Rights Group Warns Against Bahrain’s Use of Tear Gas Against Protesters
CAIRO — A human rights group said Tuesday that Bahrain, which has been criticized for cracking down on opposition protesters, might “misuse” more than a million canisters of tear gas that the government is reportedly trying to buy.
The group, Human Rights Watch, said that Bahraini security forces had “repeatedly used tear gas disproportionately and sometimes unlawfully in suppressing antigovernment demonstrations” since 2011, when protests against Bahrain’s monarchy erupted as part of the wave of uprisings sweeping the Middle East.
Tear gas misuse “has been implicated in more than a dozen deaths and serious injuries,” the group said.

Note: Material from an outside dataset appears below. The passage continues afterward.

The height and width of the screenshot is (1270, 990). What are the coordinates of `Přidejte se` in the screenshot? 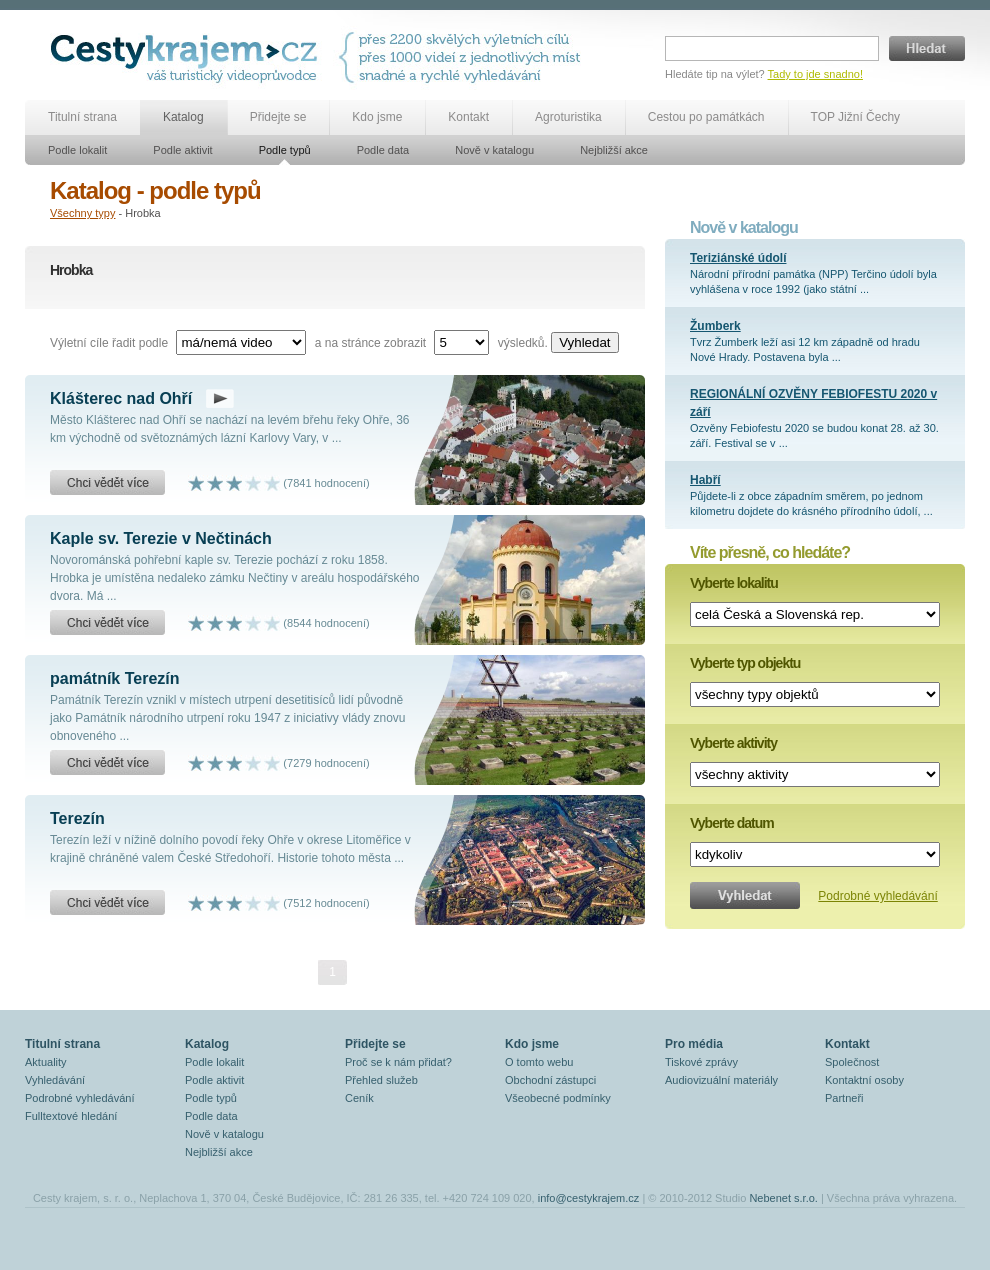 It's located at (278, 117).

The warning came after a watchdog group, Bahrain Watch, released documents last week showing what the group said was a public tender for 1.6 million tear gas shells, 90,000 tear gas grenades and 145,000 sound and flash grenades. The tender, dated June 16, was issued by Bahrain’s Ministry of Interior, which oversees the riot police.
During almost three years of unrest, Bahrain’s Sunni monarchy has given little quarter to its opposition, led by members of the island nation’s Shiite majority, which is pressing for broader rights and political inclusion. Bahrain’s most active dissidents have been imprisoned or exiled. Street protests that spring up almost daily are quickly dispersed by the riot police, often using tear gas, birdshot and sound grenades.
A report last year by Physicians for Human Rights, which has been sharply critical of the Bahraini government, said the “extensive and persistent use” of tear gas in Bahrain was “unprecedented in the 100-year history of tear gas use against civilians.” The group found that the authorities fired projectiles at protesters at close range, causing grievous injuries, and used tear gas against civilians in their homes or cars.
A press officer for the Bahraini government did not immediately respond to a request for comment on the planned purchase. In the past, the government has said that its use of tear gas adheres to international standards of riot control and is employed to disperse youths who increasingly use incendiary devices and other weapons against the police.
The United States has withheld licenses for tear gas exports to Bahrain, which hosts the Navy’s Fifth Fleet. Bahrain Watch said it believed that several South Korean companies had supplied most of the tear gas used by the government since 2011.